The mismatch between supply and demand had kept the price of Brent crude oil pretty stable at around $25/barrel since early March. But it soared more than 20% by close of business on 2nd April to $30/barrel following a tweet in which President Trump said he expected Saudi Arabia and Russia to curb supply by at least 10 million barrels. The oil price rose a further 9% on Friday to just below $33/barrel and clearly this story has further to run.
Markets last week arguably started to re-focus on global macro data and some of the shocking PMI and labour market numbers in the US and across the world.
The Dollar, which had shed over 3% in the previous week, rebounded by almost as much fuelling concerns that the measures taken by the Federal Reserve and major central banks to increase the flow of Dollars were falling short.

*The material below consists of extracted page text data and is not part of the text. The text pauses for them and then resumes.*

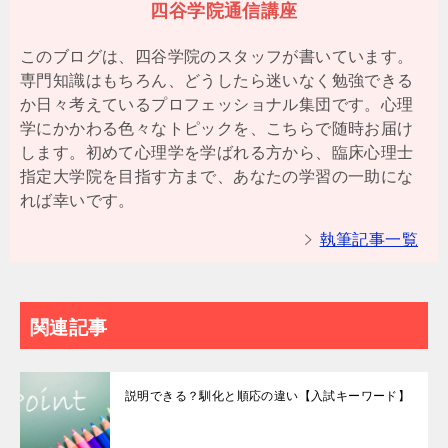
四谷学院通信講座
このブログは、四谷学院のスタッフが書いています。
専門知識はもちろん、どうしたら迷いなく勉強できる
か日々考えているプロフェッショナル集団です。心理
学にかかわる色々なトピックを、こちらで随時お届け
します。初めて心理学を学ばれる方から、臨床心理士
指定大学院を目指す方まで、あなたの学習の一助にな
れば幸いです。
執筆記事一覧
関連記事
説明できる？馴化と順応の違い【入試キーワード】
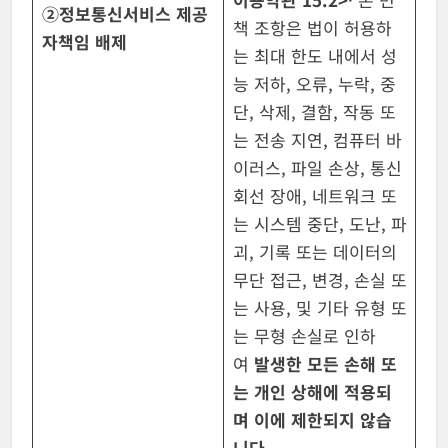
②
정보통신
서비스 제공
책 조항은 법이 허용하
자
책임 배제
는 최대 한도 내에서 성
능 저하, 오류, 누락, 중
단, 삭제, 결함, 작동 또
는 전송 지연, 컴퓨터 바
이러스, 파일 손상, 통신
회선 장애, 네트워크 또
는 시스템 중단, 도난, 파
괴, 기록 또는 데이터의
무단 접근, 변경, 손실 또
는 사용, 및 기타 유형 또
는 무형 손실로 인하
여
발생한 모든 손해 또
는 개인 상해에
적용되
며 이에 제한되지 않습
니다
.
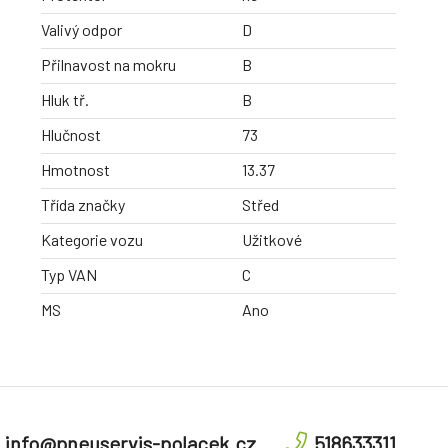
Valivý odpor
D
Přilnavost na mokru
B
Hluk tř.
B
Hlučnost
73
Hmotnost
13.37
Třída značky
Střed
Kategorie vozu
Užitkové
Typ VAN
C
MS
Ano
info@pneuservis-polacek.cz
518633311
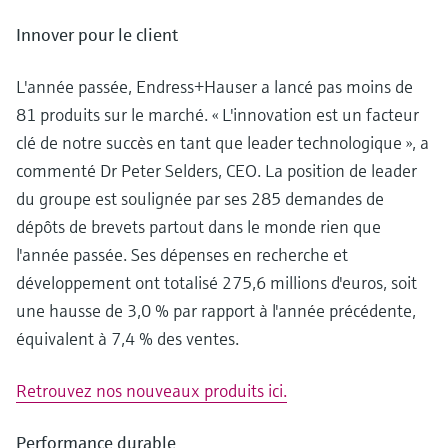
Innover pour le client
L'année passée, Endress+Hauser a lancé pas moins de
81 produits sur le marché. « L'innovation est un facteur
clé de notre succès en tant que leader technologique », a
commenté Dr Peter Selders, CEO. La position de leader
du groupe est soulignée par ses 285 demandes de
dépôts de brevets partout dans le monde rien que
l'année passée. Ses dépenses en recherche et
développement ont totalisé 275,6 millions d'euros, soit
une hausse de 3,0 % par rapport à l'année précédente,
équivalent à 7,4 % des ventes.
Retrouvez nos nouveaux produits ici.
Performance durable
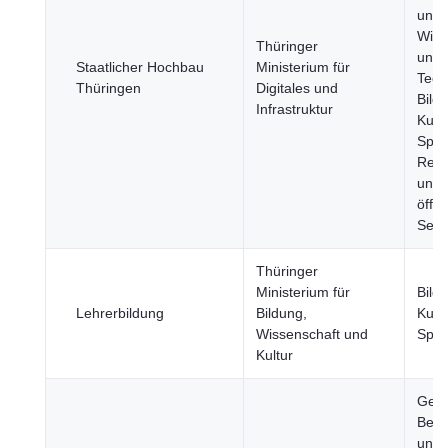
und 
Wiss
Thüringer
und
Staatlicher Hochbau
Ministerium für
Tech
Thüringen
Digitales und
Bild
Infrastruktur
Kult
Spor
Regi
und
öffen
Sekt
Thüringer
Ministerium für
Bild
Lehrerbildung
Bildung,
Kult
Wissenschaft und
Spor
Kultur
Gesu
Bevö
und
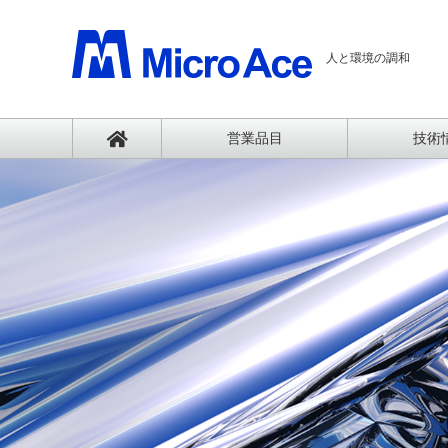
人と環境の調和
営業品⽬
技術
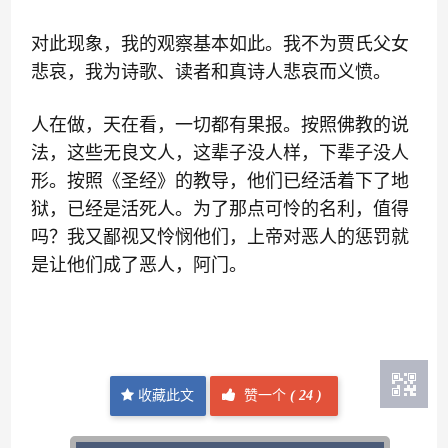
对此现象，我的观察基本如此。我不为贾氏父女
悲哀，我为诗歌、读者和真诗人悲哀而义愤。
人在做，天在看，一切都有果报。按照佛教的说
法，这些无良文人，这辈子没人样，下辈子没人
形。按照《圣经》的教导，他们已经活着下了地
狱，已经是活死人。为了那点可怜的名利，值得
吗？我又鄙视又怜悯他们，上帝对恶人的惩罚就
是让他们成了恶人，阿门。
收藏此文
赞一个
(
24 )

For many developed and in particular emerging market economies, corporates and households with large Dollar liabilities, this rebound in the Dollar to near-record highs is adding to the economic pain.
US macro data were on the whole mixed. The Conference Board index fell from 132.6 in February to 120, versus a consensus forecast of 110. The ISM PMIs – forward looking indicators of economic activity – weakened in both the manufacturing and services sectors in March but by far less than forecast and ultimately the falls were modest within the greater context.

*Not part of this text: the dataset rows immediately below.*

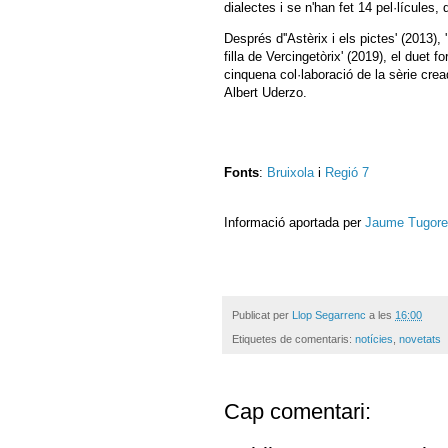
dialectes i se n'han fet 14 pel·lícules
Després d''Astèrix i els pictes' (2013), '
filla de Vercingetòrix' (2019), el duet 
cinquena col·laboració de la sèrie cr
Albert Uderzo.
Fonts
:
Bruixola
i
Regió 7
Informació aportada per
Jaume Tugor
Publicat per
Llop Segarrenc
a les
16:00
Etiquetes de comentaris:
notícies
,
novetats
Cap comentari:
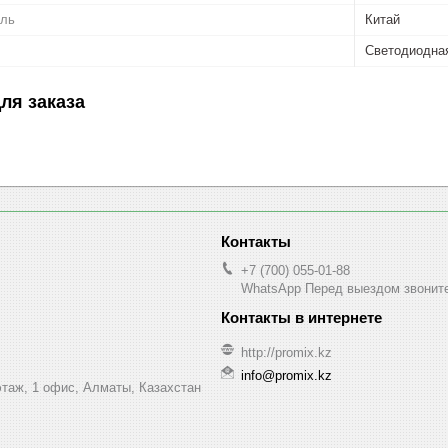
ель
Китай
Светодиодна
ля заказа
+7 (700) 055-01-88
WhatsApp Перед выездом звонит
http://promix.kz
info@promix.kz
этаж, 1 офис, Алматы, Казахстан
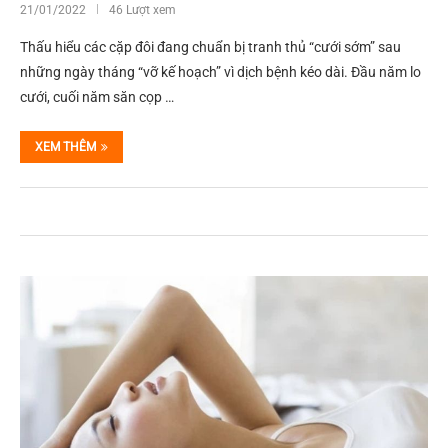
21/01/2022
46 Lượt xem
Thấu hiểu các cặp đôi đang chuẩn bị tranh thủ “cưới sớm” sau
những ngày tháng “vỡ kế hoạch” vì dịch bệnh kéo dài. Đầu năm lo
cưới, cuối năm săn cọp …
XEM THÊM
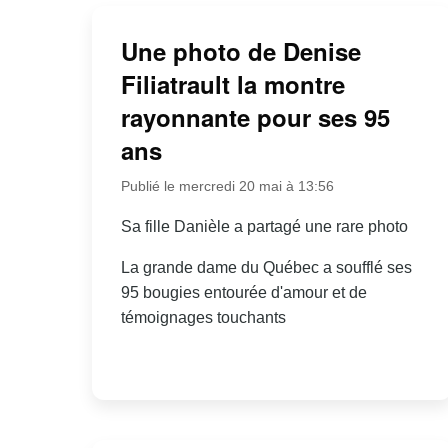
Une photo de Denise
Filiatrault la montre
rayonnante pour ses 95
ans
Publié le mercredi 20 mai à 13:56
Sa fille Danièle a partagé une rare photo
La grande dame du Québec a soufflé ses
95 bougies entourée d'amour et de
témoignages touchants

However, it is the collapse in the US labour market which stood out. Initial jobless claims rose 6.6 million in the week of 2nd April, ten times more than the worst week during the 2008-2009 financial crisis. In the space of a fortnight 10 million Americans have filed for unemployment benefits for the first time ever. The number of people employed in the non-farm sector fell by 701,000 in March. To put this context the biggest monthly contraction in 2008-2009 was 699,000. This resulted in the US unemployment rate jumping to 4.4% from 3.5% in February.
Sterling held its own last week, gaining 0.5% in trade-weighted terms. But the Euro and Australian and Kiwi Dollars shed 1.2%, 1.7% and 1.4%, respectively. The unwinding of short-Euro positions, which earlier in the year had driven the Eurozone currency higher, has seemingly well and truly run its course. The Swiss Franc weakened 0.5% but remains broadly in the middle of a narrow one-month range of about 1%.